• GIVEN DATA:
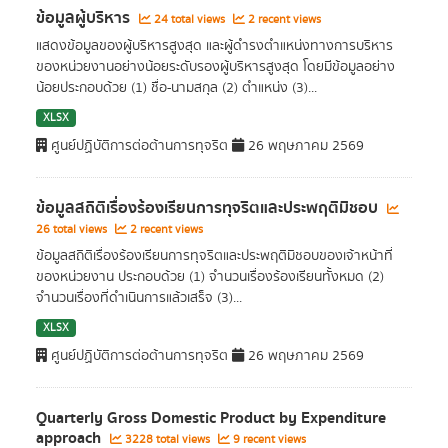
ข้อมูลผู้บริหาร
24 total views
2 recent views
แสดงข้อมูลของผู้บริหารสูงสุด และผู้ดำรงตำแหน่งทางการบริหาร
ของหน่วยงานอย่างน้อยระดับรองผู้บริหารสูงสุด โดยมีข้อมูลอย่าง
น้อยประกอบด้วย (1) ชื่อ-นามสกุล (2) ตำแหน่ง (3)...
XLSX
ศูนย์ปฏิบัติการต่อต้านการทุจริต
26 พฤษภาคม 2569
ข้อมูลสถิติเรื่องร้องเรียนการทุจริตและประพฤติมิชอบ
26 total views
2 recent views
ข้อมูลสถิติเรื่องร้องเรียนการทุจริตและประพฤติมิชอบของเจ้าหน้าที่
ของหน่วยงาน ประกอบด้วย (1) จำนวนเรื่องร้องเรียนทั้งหมด (2)
จำนวนเรื่องที่ดำเนินการแล้วเสร็จ (3)...
XLSX
ศูนย์ปฏิบัติการต่อต้านการทุจริต
26 พฤษภาคม 2569
Quarterly Gross Domestic Product by Expenditure
approach
3228 total views
9 recent views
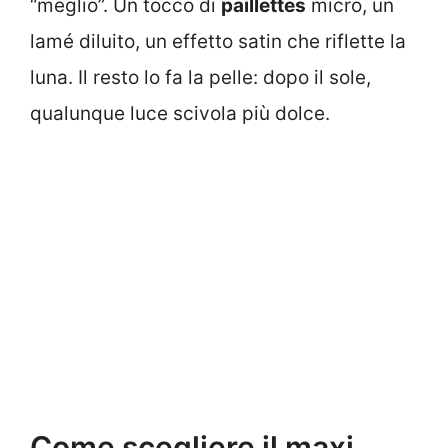
“meglio”. Un tocco di
paillettes
micro, un
lamé diluito, un effetto satin che riflette la
luna. Il resto lo fa la pelle: dopo il sole,
qualunque luce scivola più dolce.
Come scegliere il maxi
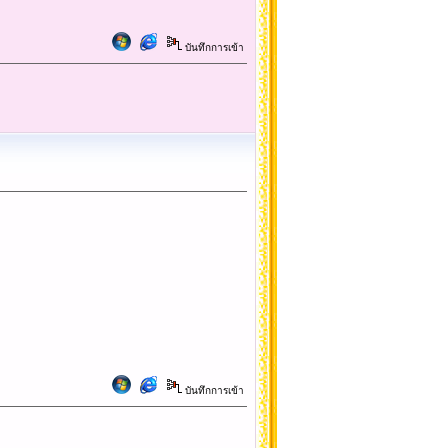
บันทึกการเข้า
บันทึกการเข้า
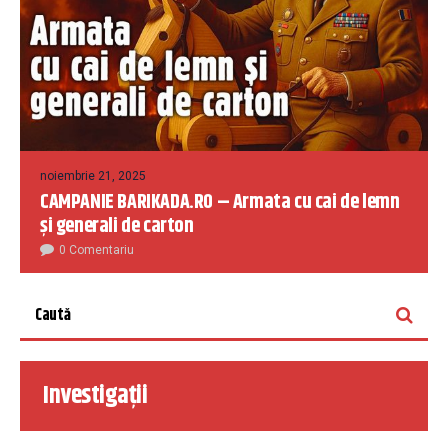
noiembrie 21, 2025
CAMPANIE BARIKADA.RO – Armata cu cai de lemn
și generali de carton
0 Comentariu
Investigații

• PROBLEM DESCRIPTION: Write out all the entries word for word, but skip any images.

• REPLY TO THE EXERCISE:
ข้อมูลผู้บริหาร
24 total views
2 recent views
แสดงข้อมูลของผู้บริหารสูงสุด และผู้ดำรงตำแหน่งทางการบริหาร
ของหน่วยงานอย่างน้อยระดับรองผู้บริหารสูงสุด โดยมีข้อมูลอย่าง
น้อยประกอบด้วย (1) ชื่อ-นามสกุล (2) ตำแหน่ง (3)...
XLSX
ศูนย์ปฏิบัติการต่อต้านการทุจริต
26 พฤษภาคม 2569
ข้อมูลสถิติเรื่องร้องเรียนการทุจริตและประพฤติมิชอบ
26 total views
2 recent views
ข้อมูลสถิติเรื่องร้องเรียนการทุจริตและประพฤติมิชอบของเจ้าหน้าที่
ของหน่วยงาน ประกอบด้วย (1) จำนวนเรื่องร้องเรียนทั้งหมด (2)
จำนวนเรื่องที่ดำเนินการแล้วเสร็จ (3)...
XLSX
ศูนย์ปฏิบัติการต่อต้านการทุจริต
26 พฤษภาคม 2569
Quarterly Gross Domestic Product by Expenditure
approach
3228 total views
9 recent views
“meglio”. Un tocco di
paillettes
micro, un
lamé diluito, un effetto satin che riflette la
luna. Il resto lo fa la pelle: dopo il sole,
qualunque luce scivola più dolce.
Come scegliere il maxi
บันทึกการเข้า
บันทึกการเข้า
noiembrie 21, 2025
CAMPANIE BARIKADA.RO – Armata cu cai de lemn
și generali de carton
0 Comentariu
Investigații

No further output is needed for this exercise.